Quiet miracles
Masterpiece Sweatshirts Spygiveaway from Dana Lee Brown, an exclusive First Look at Evan Kinori's SS25 editions & more
Welcome to Blackbird Spyplane
Our Home Goods Report, full of things to enliven the place you live, and stores where you can find them, is here.
Mach 3+ city intel for traveling the entire planet is here.
The B.L.I.S.S. List — a helpful rundown of Beautiful Life-Improving Spyplane Staples, from incense to sweatpants to underwear — is here.
What’s up Spy Nation — in today’s sletter we’ve got:
A classified-exclusive Spyplane First Look at a bunch of imminent spring pieces from Evan Kinori
A Spygiveaway for yarn-dyed elite-tier sweatshirts from Dana Lee Brown
New clothes that have become fixtures in my cerebellum, newly available, from the buzziest new label out
The ins and outs of $118 million in GOAT-auteur moviemaking eccentricity, as revealed by me
Let’s get to it —
We recently got a note from Spyfriend Dana Lee of Dana Lee Brown — a great small line out of British Columbia, where every single element of every garment is grown, woven / knit, cut & sewn in North America. (Read our 2023 interview with Dana about how and why she does what she does, here.)
Dana knows that Erin and I (Jonah) are enormous admirers of her Ring Neck sweatshirt, so she was alerting us to a brand-new version in a yarn-dyed color she calls Lichen.
The exterior face is organic cotton from Texas. The interior is undyed & unbleached Rambouillet wool from High Desert, CA. She calls the combination Cloud Fleece: “insulating but not overly warm or bulky.” Nothing less than a Spyplane-certified Quietly Miraculous slapper.
It now comes in not just “masculine” but also more-cropped “feminine” cuts, modeled above. We’re celebrating this launch with a Classified Subscriber Xclusie Spygiveaway. Between now and this coming Saturday, 3/15, at 9 a.m. PT, toss your name into our Virtual Bucket Hat for a chance to be blessed with a DLB sweatshirt.
Enter using the button at the bottom of today’s sletter. We’ll draw the winning names on Saturday.
Meanwhile —
At this point, a plurality of my wardrobe consists of clothes from Bay Area designer Evan Kinori. Evan’s silhouettes pop in pictures, but what you can’t fully appreciate until you’re with them in person is that very few designers have the same gift he does when it comes to choosing fabrics that make a piece really sing.

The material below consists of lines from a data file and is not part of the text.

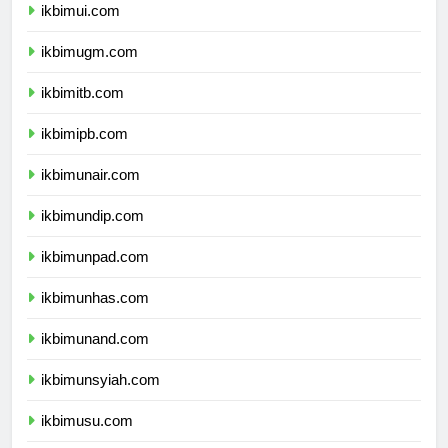
ikbimui.com
ikbimugm.com
ikbimitb.com
ikbimipb.com
ikbimunair.com
ikbimundip.com
ikbimunpad.com
ikbimunhas.com
ikbimunand.com
ikbimunsyiah.com
ikbimusu.com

Evan’s Spring 2025 editions come out next week, so we asked him to pick out a range of new pieces he’s especially excited about — and to share not only pictures but insights into the special textiles he cut them from, and what makes them distinct.
The result is a Spyplane First Look at a bunch of stunners:
A. Evan cut several pieces this season from a walnut-dyed organic cotton denim, seen above in the form of the beautiful bomberish Zip Jacket Two. The fabric was woven in Hiroshima “and then sent to Okayama,” he explains, “where it was dyed with 100% natural walnut juice, made by the dyer with collected walnut shells, mixed with iron.” This creates “a great shade of warm, greyish beige, with a soft hand and a great, subtle wobble in color.”
B. Another fabric that recurs across the collection is a raw silk, as seen above on the Field Shirt Two and matching pants. (I handled it in Paris last summer and, as described here, its striated, nubbly face called out from across the room.)
This was “pretty much my first time working with an all-silk cloth,” Evan says. He was drawn specifically to silk noil, made through “a special process that uses/recycles the shorter-length silk fibers” generated in the production of finer silks. This noil has what he calls an “almost cotton-like hand feel and durability, with an ultra-matte appearance.”